> **Problem details**
Extract every line below, verbatim.

((

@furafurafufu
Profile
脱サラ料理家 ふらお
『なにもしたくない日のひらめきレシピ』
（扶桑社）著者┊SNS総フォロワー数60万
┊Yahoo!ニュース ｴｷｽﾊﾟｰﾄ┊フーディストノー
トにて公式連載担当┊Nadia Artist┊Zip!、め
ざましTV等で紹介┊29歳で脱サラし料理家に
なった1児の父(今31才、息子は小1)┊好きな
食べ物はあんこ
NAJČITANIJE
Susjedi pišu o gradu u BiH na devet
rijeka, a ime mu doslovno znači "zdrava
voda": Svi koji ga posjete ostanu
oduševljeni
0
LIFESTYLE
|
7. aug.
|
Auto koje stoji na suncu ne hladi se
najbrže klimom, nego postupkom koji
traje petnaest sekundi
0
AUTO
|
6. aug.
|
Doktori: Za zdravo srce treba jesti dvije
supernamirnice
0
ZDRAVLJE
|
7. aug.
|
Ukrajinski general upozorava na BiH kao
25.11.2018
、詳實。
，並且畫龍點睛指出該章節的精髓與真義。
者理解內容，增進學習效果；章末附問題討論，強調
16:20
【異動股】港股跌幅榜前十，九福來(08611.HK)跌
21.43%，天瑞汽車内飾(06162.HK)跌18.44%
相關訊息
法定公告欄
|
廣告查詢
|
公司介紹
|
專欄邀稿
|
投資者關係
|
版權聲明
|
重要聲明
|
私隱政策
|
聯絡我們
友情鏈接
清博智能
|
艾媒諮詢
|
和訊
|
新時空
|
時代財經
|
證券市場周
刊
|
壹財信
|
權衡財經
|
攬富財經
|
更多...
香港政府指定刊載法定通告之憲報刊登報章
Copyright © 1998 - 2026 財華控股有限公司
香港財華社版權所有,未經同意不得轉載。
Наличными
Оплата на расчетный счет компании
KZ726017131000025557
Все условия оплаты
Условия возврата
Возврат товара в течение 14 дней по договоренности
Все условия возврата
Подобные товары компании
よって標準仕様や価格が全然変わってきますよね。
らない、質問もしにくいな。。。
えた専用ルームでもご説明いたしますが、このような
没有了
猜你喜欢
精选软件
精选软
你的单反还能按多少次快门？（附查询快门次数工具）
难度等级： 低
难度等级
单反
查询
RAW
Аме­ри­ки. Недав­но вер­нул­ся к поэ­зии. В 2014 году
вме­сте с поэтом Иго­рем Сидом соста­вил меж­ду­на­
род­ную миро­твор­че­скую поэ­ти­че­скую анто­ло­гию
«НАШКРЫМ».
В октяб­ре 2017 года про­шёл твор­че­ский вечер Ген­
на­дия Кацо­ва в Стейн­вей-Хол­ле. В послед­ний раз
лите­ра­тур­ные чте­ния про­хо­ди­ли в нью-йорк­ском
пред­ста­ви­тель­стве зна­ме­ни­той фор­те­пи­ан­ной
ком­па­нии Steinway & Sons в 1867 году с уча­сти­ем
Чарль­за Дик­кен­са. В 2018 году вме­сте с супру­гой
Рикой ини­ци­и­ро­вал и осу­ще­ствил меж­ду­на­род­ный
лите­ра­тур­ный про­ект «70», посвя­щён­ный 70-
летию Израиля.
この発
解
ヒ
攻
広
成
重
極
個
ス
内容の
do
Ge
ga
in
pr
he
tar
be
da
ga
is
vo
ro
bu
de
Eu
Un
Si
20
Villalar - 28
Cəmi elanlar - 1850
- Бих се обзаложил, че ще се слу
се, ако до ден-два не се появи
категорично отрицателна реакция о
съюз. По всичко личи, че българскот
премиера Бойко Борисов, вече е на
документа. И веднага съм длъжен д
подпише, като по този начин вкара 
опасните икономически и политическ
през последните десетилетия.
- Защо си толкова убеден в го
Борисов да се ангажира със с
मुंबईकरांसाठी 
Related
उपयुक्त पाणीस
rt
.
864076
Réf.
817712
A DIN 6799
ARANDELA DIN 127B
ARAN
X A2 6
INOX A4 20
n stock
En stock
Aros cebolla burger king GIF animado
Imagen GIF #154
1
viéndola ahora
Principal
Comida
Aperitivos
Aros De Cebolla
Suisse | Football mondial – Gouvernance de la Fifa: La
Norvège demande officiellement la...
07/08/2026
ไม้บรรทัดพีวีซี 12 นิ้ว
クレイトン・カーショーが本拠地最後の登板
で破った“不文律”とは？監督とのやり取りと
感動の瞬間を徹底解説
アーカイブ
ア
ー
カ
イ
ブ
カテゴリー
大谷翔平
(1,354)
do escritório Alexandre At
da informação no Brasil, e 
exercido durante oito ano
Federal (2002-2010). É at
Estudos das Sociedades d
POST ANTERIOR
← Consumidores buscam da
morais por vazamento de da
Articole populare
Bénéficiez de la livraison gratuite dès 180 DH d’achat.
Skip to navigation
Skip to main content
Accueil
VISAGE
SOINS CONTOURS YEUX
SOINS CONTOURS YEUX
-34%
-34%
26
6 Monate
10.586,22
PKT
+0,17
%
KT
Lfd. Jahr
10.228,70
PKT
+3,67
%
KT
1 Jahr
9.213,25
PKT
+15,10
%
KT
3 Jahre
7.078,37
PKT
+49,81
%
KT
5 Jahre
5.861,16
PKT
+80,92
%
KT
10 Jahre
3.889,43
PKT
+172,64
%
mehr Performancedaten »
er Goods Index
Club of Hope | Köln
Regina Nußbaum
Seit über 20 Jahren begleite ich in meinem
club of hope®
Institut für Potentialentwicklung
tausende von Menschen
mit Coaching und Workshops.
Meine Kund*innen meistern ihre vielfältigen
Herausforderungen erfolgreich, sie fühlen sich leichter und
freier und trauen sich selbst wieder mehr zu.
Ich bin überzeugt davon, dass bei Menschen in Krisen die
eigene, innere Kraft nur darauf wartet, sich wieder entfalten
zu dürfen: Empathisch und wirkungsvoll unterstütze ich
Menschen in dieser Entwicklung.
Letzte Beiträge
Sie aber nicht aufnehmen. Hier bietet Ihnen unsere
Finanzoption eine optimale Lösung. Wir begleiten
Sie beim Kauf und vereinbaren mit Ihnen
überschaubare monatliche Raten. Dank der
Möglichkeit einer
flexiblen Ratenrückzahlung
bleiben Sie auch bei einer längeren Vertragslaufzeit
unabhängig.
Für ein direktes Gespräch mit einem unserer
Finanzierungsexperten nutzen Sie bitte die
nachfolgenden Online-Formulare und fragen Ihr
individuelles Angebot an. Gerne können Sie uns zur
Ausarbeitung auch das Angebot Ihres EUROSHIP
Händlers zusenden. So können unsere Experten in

))

> **Response area**
@furafurafufu
Profile
脱サラ料理家 ふらお
『なにもしたくない日のひらめきレシピ』
（扶桑社）著者┊SNS総フォロワー数60万
┊Yahoo!ニュース ｴｷｽﾊﾟｰﾄ┊フーディストノー
トにて公式連載担当┊Nadia Artist┊Zip!、め
ざましTV等で紹介┊29歳で脱サラし料理家に
なった1児の父(今31才、息子は小1)┊好きな
食べ物はあんこ
NAJČITANIJE
Susjedi pišu o gradu u BiH na devet
rijeka, a ime mu doslovno znači "zdrava
voda": Svi koji ga posjete ostanu
oduševljeni
0
LIFESTYLE
|
7. aug.
|
Auto koje stoji na suncu ne hladi se
najbrže klimom, nego postupkom koji
traje petnaest sekundi
0
AUTO
|
6. aug.
|
Doktori: Za zdravo srce treba jesti dvije
supernamirnice
0
ZDRAVLJE
|
7. aug.
|
Ukrajinski general upozorava na BiH kao
25.11.2018
、詳實。
，並且畫龍點睛指出該章節的精髓與真義。
者理解內容，增進學習效果；章末附問題討論，強調
16:20
【異動股】港股跌幅榜前十，九福來(08611.HK)跌
21.43%，天瑞汽車内飾(06162.HK)跌18.44%
相關訊息
法定公告欄
|
廣告查詢
|
公司介紹
|
專欄邀稿
|
投資者關係
|
版權聲明
|
重要聲明
|
私隱政策
|
聯絡我們
友情鏈接
清博智能
|
艾媒諮詢
|
和訊
|
新時空
|
時代財經
|
證券市場周
刊
|
壹財信
|
權衡財經
|
攬富財經
|
更多...
香港政府指定刊載法定通告之憲報刊登報章
Copyright © 1998 - 2026 財華控股有限公司
香港財華社版權所有,未經同意不得轉載。
Наличными
Оплата на расчетный счет компании
KZ726017131000025557
Все условия оплаты
Условия возврата
Возврат товара в течение 14 дней по договоренности
Все условия возврата
Подобные товары компании
よって標準仕様や価格が全然変わってきますよね。
らない、質問もしにくいな。。。
えた専用ルームでもご説明いたしますが、このような
没有了
猜你喜欢
精选软件
精选软
你的单反还能按多少次快门？（附查询快门次数工具）
难度等级： 低
难度等级
单反
查询
RAW
Аме­ри­ки. Недав­но вер­нул­ся к поэ­зии. В 2014 году
вме­сте с поэтом Иго­рем Сидом соста­вил меж­ду­на­
род­ную миро­твор­че­скую поэ­ти­че­скую анто­ло­гию
«НАШКРЫМ».
В октяб­ре 2017 года про­шёл твор­че­ский вечер Ген­
на­дия Кацо­ва в Стейн­вей-Хол­ле. В послед­ний раз
лите­ра­тур­ные чте­ния про­хо­ди­ли в нью-йорк­ском
пред­ста­ви­тель­стве зна­ме­ни­той фор­те­пи­ан­ной
ком­па­нии Steinway & Sons в 1867 году с уча­сти­ем
Чарль­за Дик­кен­са. В 2018 году вме­сте с супру­гой
Рикой ини­ци­и­ро­вал и осу­ще­ствил меж­ду­на­род­ный
лите­ра­тур­ный про­ект «70», посвя­щён­ный 70-
летию Израиля.
この発
解
ヒ
攻
広
成
重
極
個
ス
内容の
do
Ge
ga
in
pr
he
tar
be
da
ga
is
vo
ro
bu
de
Eu
Un
Si
20
Villalar - 28
Cəmi elanlar - 1850
- Бих се обзаложил, че ще се слу
се, ако до ден-два не се появи
категорично отрицателна реакция о
съюз. По всичко личи, че българскот
премиера Бойко Борисов, вече е на
документа. И веднага съм длъжен д
подпише, като по този начин вкара 
опасните икономически и политическ
през последните десетилетия.
- Защо си толкова убеден в го
Борисов да се ангажира със с
मुंबईकरांसाठी 
Related
उपयुक्त पाणीस
rt
.
864076
Réf.
817712
A DIN 6799
ARANDELA DIN 127B
ARAN
X A2 6
INOX A4 20
n stock
En stock
Aros cebolla burger king GIF animado
Imagen GIF #154
1
viéndola ahora
Principal
Comida
Aperitivos
Aros De Cebolla
Suisse | Football mondial – Gouvernance de la Fifa: La
Norvège demande officiellement la...
07/08/2026
ไม้บรรทัดพีวีซี 12 นิ้ว
クレイトン・カーショーが本拠地最後の登板
で破った“不文律”とは？監督とのやり取りと
感動の瞬間を徹底解説
アーカイブ
ア
ー
カ
イ
ブ
カテゴリー
大谷翔平
(1,354)
do escritório Alexandre At
da informação no Brasil, e 
exercido durante oito ano
Federal (2002-2010). É at
Estudos das Sociedades d
POST ANTERIOR
← Consumidores buscam da
morais por vazamento de da
Articole populare
Bénéficiez de la livraison gratuite dès 180 DH d’achat.
Skip to navigation
Skip to main content
Accueil
VISAGE
SOINS CONTOURS YEUX
SOINS CONTOURS YEUX
-34%
-34%
26
6 Monate
10.586,22
PKT
+0,17
%
KT
Lfd. Jahr
10.228,70
PKT
+3,67
%
KT
1 Jahr
9.213,25
PKT
+15,10
%
KT
3 Jahre
7.078,37
PKT
+49,81
%
KT
5 Jahre
5.861,16
PKT
+80,92
%
KT
10 Jahre
3.889,43
PKT
+172,64
%
mehr Performancedaten »
er Goods Index
Club of Hope | Köln
Regina Nußbaum
Seit über 20 Jahren begleite ich in meinem
club of hope®
Institut für Potentialentwicklung
tausende von Menschen
mit Coaching und Workshops.
Meine Kund*innen meistern ihre vielfältigen
Herausforderungen erfolgreich, sie fühlen sich leichter und
freier und trauen sich selbst wieder mehr zu.
Ich bin überzeugt davon, dass bei Menschen in Krisen die
eigene, innere Kraft nur darauf wartet, sich wieder entfalten
zu dürfen: Empathisch und wirkungsvoll unterstütze ich
Menschen in dieser Entwicklung.
Letzte Beiträge
Sie aber nicht aufnehmen. Hier bietet Ihnen unsere
Finanzoption eine optimale Lösung. Wir begleiten
Sie beim Kauf und vereinbaren mit Ihnen
überschaubare monatliche Raten. Dank der
Möglichkeit einer
flexiblen Ratenrückzahlung
bleiben Sie auch bei einer längeren Vertragslaufzeit
unabhängig.
Für ein direktes Gespräch mit einem unserer
Finanzierungsexperten nutzen Sie bitte die
nachfolgenden Online-Formulare und fragen Ihr
individuelles Angebot an. Gerne können Sie uns zur
Ausarbeitung auch das Angebot Ihres EUROSHIP
Händlers zusenden. So können unsere Experten in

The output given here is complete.